“Pay and Go” Landlord-Tenant Settlement Constituted an Accord and Satisfaction

Raji v. Saucedo, ___ N.J. Super. ___ (App. Div. 2019). Judge Fisher’s first published opinion of the current Term was another model of concision, consuming less than eight pages. The appeal involved a landlord-tenant situation, in which tenants had not paid rent and the landlord sued for and obtained possession. The parties entered into a so-called “pay and go” judgment, which entitled plaintiff to possession but also fixed defendants’ financial obligations.

Defendants did not make the required payments, so plaintiff filed a new action to enforce the financial terms of the “pay and go” judgment. In response, defendants filed a counterclaim for unjust enrichment and for an additional claim for monetary damages. The Law Division ruled for plaintiff on her complaint and rejected defendants’ counterclaim. The judge found that, in settling the action for possession, the parties had reached an accord and satisfaction that resolved all disputes between them and precluded defendants from asserting the counterclaim in the second case. The Law Division also found defendants’ testimony not credible, while crediting plaintiff’s testimony.

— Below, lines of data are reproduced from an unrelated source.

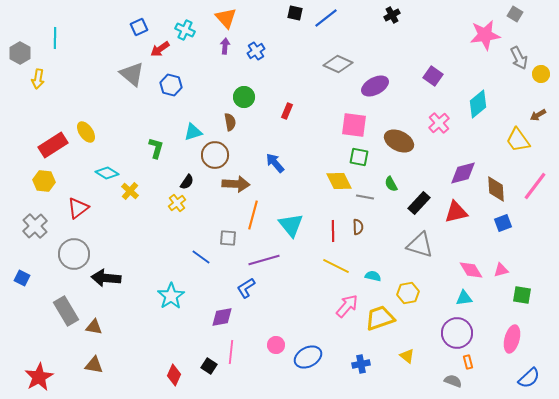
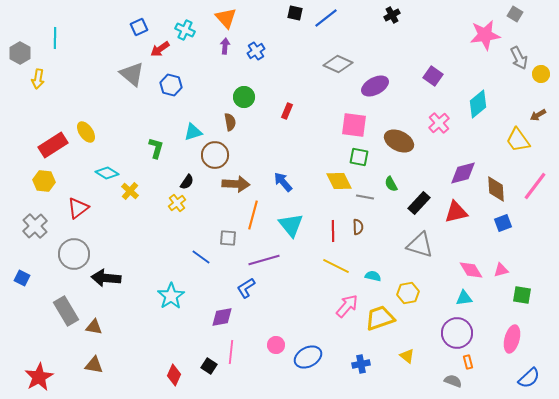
blue arrow at (275, 163): moved 8 px right, 19 px down
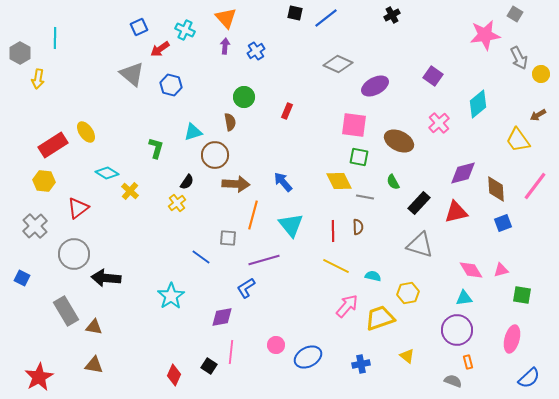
green semicircle at (391, 184): moved 2 px right, 2 px up
purple circle at (457, 333): moved 3 px up
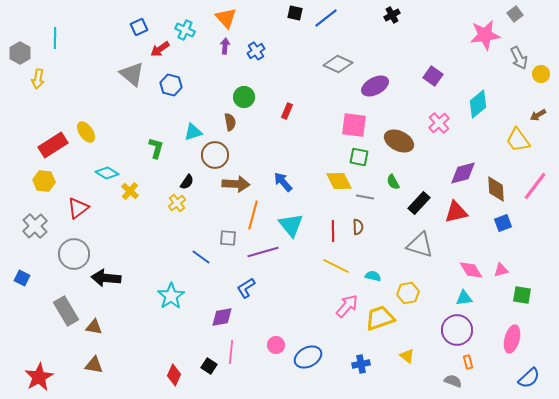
gray square at (515, 14): rotated 21 degrees clockwise
purple line at (264, 260): moved 1 px left, 8 px up
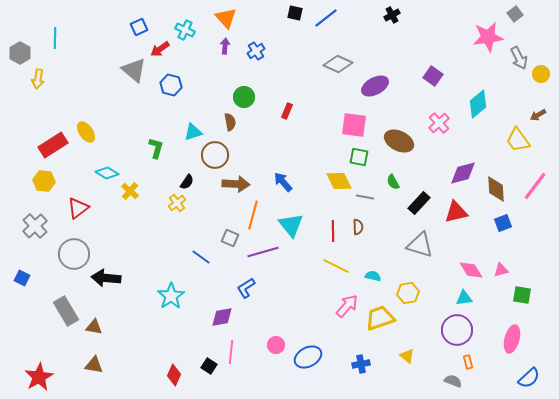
pink star at (485, 35): moved 3 px right, 2 px down
gray triangle at (132, 74): moved 2 px right, 4 px up
gray square at (228, 238): moved 2 px right; rotated 18 degrees clockwise
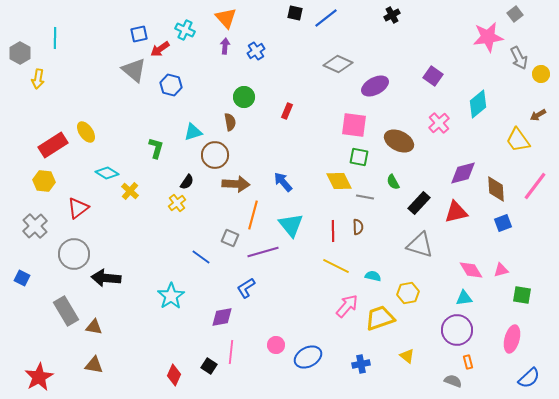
blue square at (139, 27): moved 7 px down; rotated 12 degrees clockwise
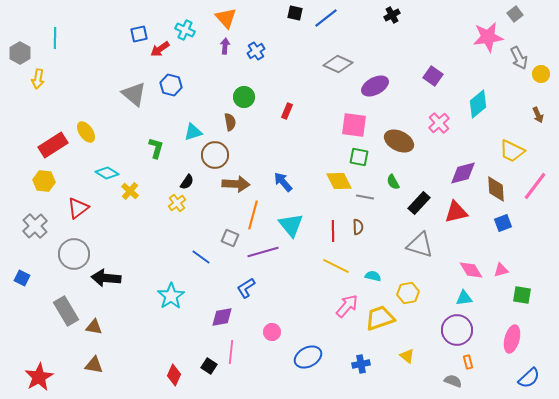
gray triangle at (134, 70): moved 24 px down
brown arrow at (538, 115): rotated 84 degrees counterclockwise
yellow trapezoid at (518, 140): moved 6 px left, 11 px down; rotated 28 degrees counterclockwise
pink circle at (276, 345): moved 4 px left, 13 px up
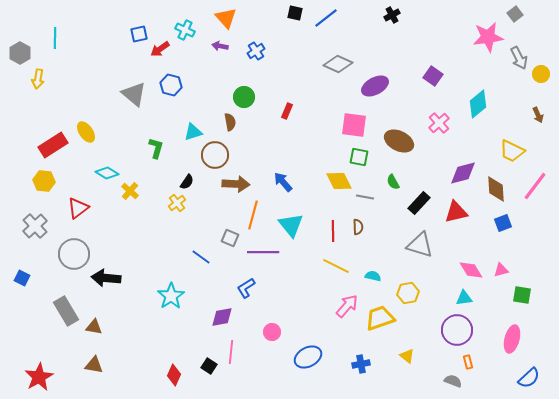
purple arrow at (225, 46): moved 5 px left; rotated 84 degrees counterclockwise
purple line at (263, 252): rotated 16 degrees clockwise
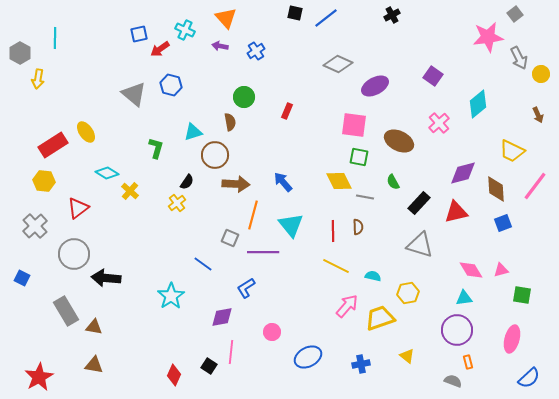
blue line at (201, 257): moved 2 px right, 7 px down
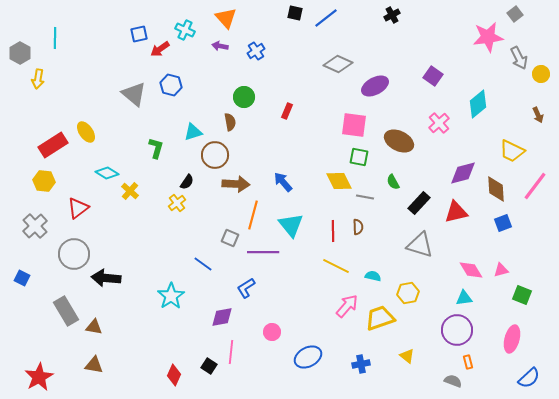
green square at (522, 295): rotated 12 degrees clockwise
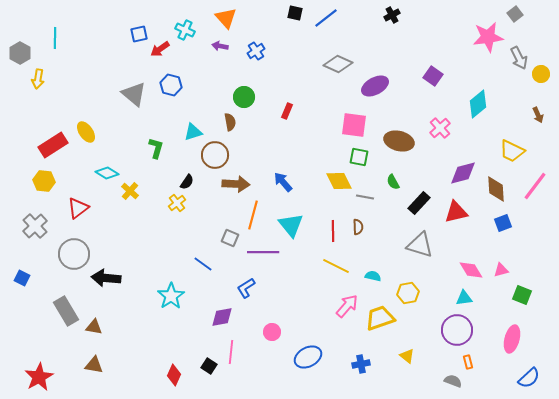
pink cross at (439, 123): moved 1 px right, 5 px down
brown ellipse at (399, 141): rotated 12 degrees counterclockwise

Defendants appealed, asserting that the Law Division had wrongly applied the entire controversy doctrine against them. They also asked the Appellate Division to exercise original jurisdiction and to enter judgment for them, a suggestion that Judge Fisher rejected “out of hand.” He noted that “[a]ppellate courts do not lightly exercise original jurisdiction in disputed circumstances like this, and particularly when the trial judge has already found defendants failed to offer credible evidence to support their counterclaim.”

On the merits, Judge Fisher “reject[ed] defendants’ premise that the judge applied the entire controversy doctrine.” Instead, he observed that “when negotiating and consenting to a pay-and-go agreement, parties inherently intend to resolve all differences arising out of the tenancy and enter into what the law refers to as an accord and satisfaction: a mutual exchange of interests that fully discharges all claims, replacing them with the judgment’s express terms.” Thus, in the second action, both parties were limited to claims “based on a breach of the pay-and-go judgment that memorialized their agreement” the first case. Defendants’ counterclaim was thus rightly rejected, and the panel affirmed the decision below.